1. In my application which sends a data through TCP connection (Kafka Producer), I observed drastic performance drop when the message size gets larger from 1MB to 100MB. (140 MB/sec --> 25 MB/sec) (batch size = 1)
I profiled the producer process and found one suspicious point: a method 'copyFromArray' in Bits.java consumes most of the time. (The codes are as follows.)

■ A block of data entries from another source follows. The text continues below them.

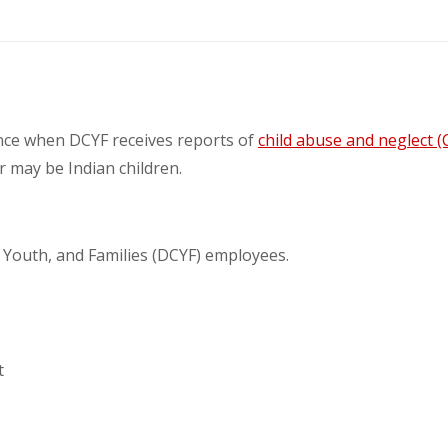
ance when DCYF receives reports of
child abuse and neglect (
or may be Indian children.
, Youth, and Families (DCYF) employees.
t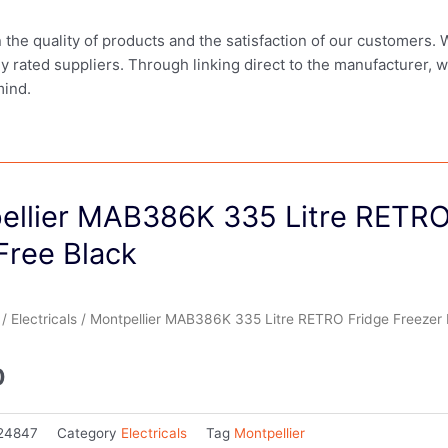
in the quality of products and the satisfaction of our customers.
ly rated suppliers. Through linking direct to the manufacturer, 
mind.
ellier MAB386K 335 Litre RETRO
Free Black
/
Electricals
/ Montpellier MAB386K 335 Litre RETRO Fridge Freezer 
0
24847
Category
Electricals
Tag
Montpellier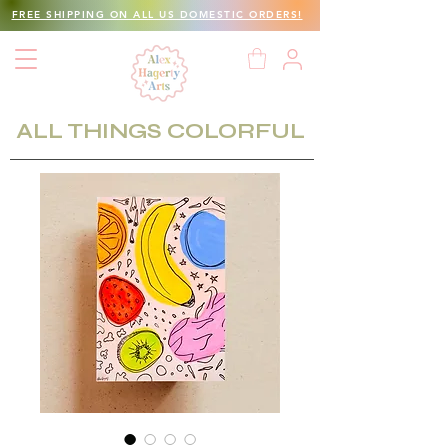
FREE SHIPPING ON ALL US DOMESTIC ORDERS!
ALL THINGS COLORFUL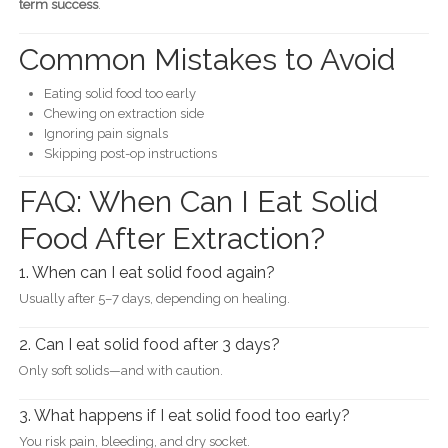
term success
.
Common Mistakes to Avoid
Eating solid food too early
Chewing on extraction side
Ignoring pain signals
Skipping post-op instructions
FAQ: When Can I Eat Solid
Food After Extraction?
1. When can I eat solid food again?
Usually after 5–7 days, depending on healing.
2. Can I eat solid food after 3 days?
Only soft solids—and with caution.
3. What happens if I eat solid food too early?
You risk pain, bleeding, and dry socket.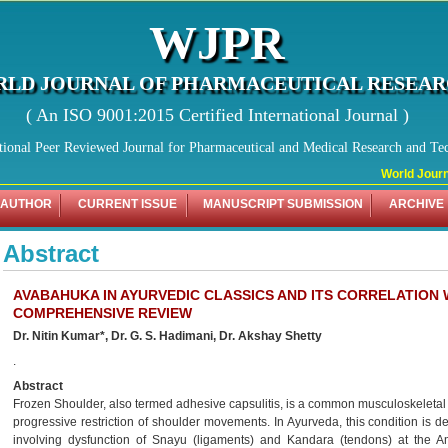
WJPR
LD JOURNAL OF PHARMACEUTICAL RESEA
( An ISO 9001:2015 Certified International Journal )
tional Peer Reviewed Journal for Pharmaceutical and Medical Research and Te
World Journa
 AUTHOR
CURRENT ISSUE
MANUSCRIPT SUBMISSION
ARCHIVE
Abstract
AVABAHUKA IN AYURVEDIC CLASSICS AND ITS CORRELATION 
COMPREHENSIVE REVIEW
Dr. Nitin Kumar*, Dr. G. S. Hadimani, Dr. Akshay Shetty
.
Abstract
Frozen Shoulder, also termed adhesive capsulitis, is a common musculoskeletal d
progressive restriction of shoulder movements. In Ayurveda, this condition is 
involving dysfunction of Snayu (ligaments) and Kandara (tendons) at the A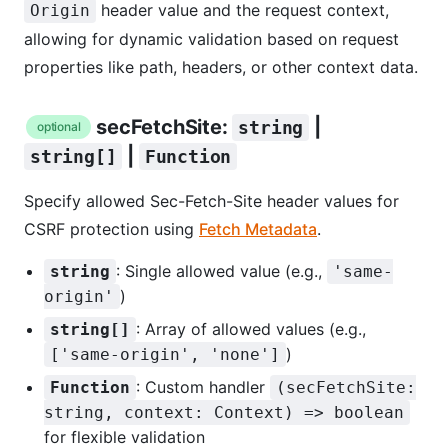
header value and the request context,
Origin
allowing for dynamic validation based on request
properties like path, headers, or other context data.
secFetchSite:
|
string
optional
|
string[]
Function
Specify allowed Sec-Fetch-Site header values for
CSRF protection using
Fetch Metadata
.
: Single allowed value (e.g.,
string
'same-
)
origin'
: Array of allowed values (e.g.,
string[]
)
['same-origin', 'none']
: Custom handler
Function
(secFetchSite:
string, context: Context) => boolean
for flexible validation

static final long UNSAFE_COPY_THRESHOLD = 1024L * 1024L;
static void copyFromArray(Object src, long srcBaseOffset, long srcPos,
long dstAddr, long length)
{
long offset = srcBaseOffset + srcPos;
while (length > 0) {
long size = (length > UNSAFE_COPY_THRESHOLD) ? UNSAFE_COPY_THRESHOLD : length;
unsafe.copyMemory(src, offset, null, dstAddr, size);
length -= size;
offset += size;
dstAddr += size;
}
}
Reference: http://grepcode.com/file/repository.grepcode.com/java/root/jdk/openjdk/7u40-b43/java/nio/Bits.java
2. Interestingly this problem occurs only when I use the producer client (java implementation) but does not occur when I use the one (scala implementation), which I cannot understand.
Where should I start to find what the problem is here?